The purpose of this report is to assist Sam De Boni with his investment decision. He recently won a lottery of $10,000 which he wishes to invest in the tourist industry and the skycity entertainment group in terms of financial and statistical data and key accounting ratios. From the financial statements the company has been performing well in the recent past and the trend is expected to persist in the near future.
The research for this report involved a thorough research on NZX Company Research Database website, Statistics New Zealand website, and SkyCity Investor Centre website.
According to the audited financial statements for the skycity entertainment group, the statements are reported in accordance to the Financial Reporting Act 1993, International Standards on Auditing (New Zealand) and International Standards on Auditing. This is a finding based on a report released by PriceWaterhouse coopers, the auditors.
This report is however handicapped by the fact that all the information used to arrive at the conclusions is historical: it’s for 2011 because at the time of production of the report, the 2012 information was unavailable.
As for tourism, it has been the leading foreign exchange earner for Newzealand earning up to 16.8% of the total foreign exchange earnings in 2011 adding $27 million to Newzealands economy daily. The industry is responsible for approximately 9% of Newzealands’ GDP and employs upto 179800 citizens.(key statistics 2011)
The tourism industry is however adversely affected by some reasonable degree of risk and seasonal effect with a steady decline in quarter 1 of each year, quarter 2 being a low peak season and a consistent incline from quarter 3 onwards.
Accounting process: steps
An accounting cycle involves the serial steps repeated or duplicated in every financial reporting period for any financial entity. The process begins with specific transactions and ends with the closing of the books of accounts.
Identify the transaction:
This involves highlighting any events which culminate to accounting transactions. The accountant generates the source document(s). A transaction could include the purchase or sale of an item, the disposal of an asset, a deposit from debtors, a payment to creditors or even an exchange in business property.
Analyse the transaction:
Critically determine the details of the transaction. Such details include the transaction amount, the accounts affected and how they are affected. Here, the effect of a particular financial transaction is either a debit or a credit entry to a particular account which is also identified in this stage of accounting.

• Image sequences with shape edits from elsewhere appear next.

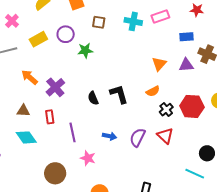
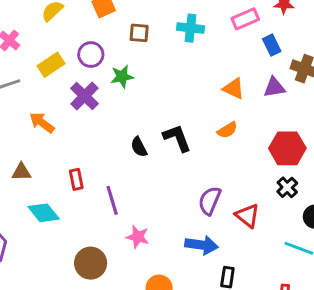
pink rectangle: (160, 17) -> (245, 19), moved
blue rectangle: (187, 37) -> (272, 45), turned 72
orange triangle: (159, 64) -> (234, 89), turned -42
purple cross: (55, 87) -> (84, 96), moved
black cross: (166, 110) -> (287, 187), moved
brown triangle: (23, 111) -> (21, 172), moved
blue arrow: (109, 136) -> (202, 245), moved, size x1.5
red triangle: (165, 136) -> (247, 216), moved

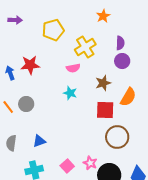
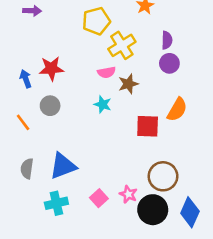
yellow pentagon: (53, 30) -> (96, 21), moved
brown star: (103, 83) -> (128, 84), moved
gray circle: (26, 104) -> (50, 106), moved
brown circle: (117, 137) -> (163, 176), moved
blue triangle: (39, 141) -> (63, 166), size x1.6

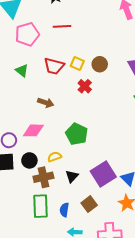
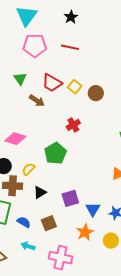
red cross: (85, 86) -> (73, 125), moved
brown arrow: (46, 103) -> (37, 101), moved
yellow semicircle: (55, 157) -> (28, 169), turned -40
purple square: (103, 174) -> (70, 198), size x0.7
blue semicircle: (64, 210) -> (24, 222), turned 96

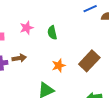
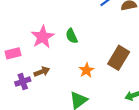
pink star: (27, 28) -> (43, 37), size x1.5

Journalizing or recording transactions:
The journal is also called the book of original entry. The transaction is here recorded in the journal, either as a debit or a credit entry in each specific journal. Transactions in the journal are also arranged in a chronological order: ordered as they occurred with the oldest coming first.
Posting each journal entry to the appropriate ledger accounts:
The journal entries made in the previous step are usually transferred as entries to their appropriate T accounts which they impact in the ledger.
Preparing the trial balance:
This is carefully done to confirm and ensure that the debit and credit entries are equal. However, equality of both totals does not guarantee flawless accounting information because errors such as complete reversal of entries or omission of entries will not be revealed by a mismatch in the totals: the trial balance will still balance despite such errors.
Making end of period adjustments
This is done for the accrued and deferred items in the accounting entity. Such entries are sequentially inputted into the journal and posted to the T accounts in the ledger. These are corrections done to all the affected accounts to base the attainment of a correct trial balance.
Preparing adjusted trial balance: This is aimed at capturing the end of period adjustments into the trial balance: the adjustments made above in the previous step are now reflected in the accounting information
Preparing financial statements:
Financial statements include the final statement of financial position, Trading profit and loss accounts, statements of cash flows and such consolidations as may be required by the organization or the governing financial regulatory framework.
Journalizing and posting closing entries:
The balances of the temporary accounts are hereby transferred to the owners’ equity. Such accounts include revenues, expenses and prepayments made by or to the accounting entity. Preparing an after closing trial balance. This aims at ensuring that such accounts are closed with a zero balance to begin the whole cycle again with a zero balance on such accounts. This is aimed at capturing the replica and effects of the adjustments in the closing entries made previously.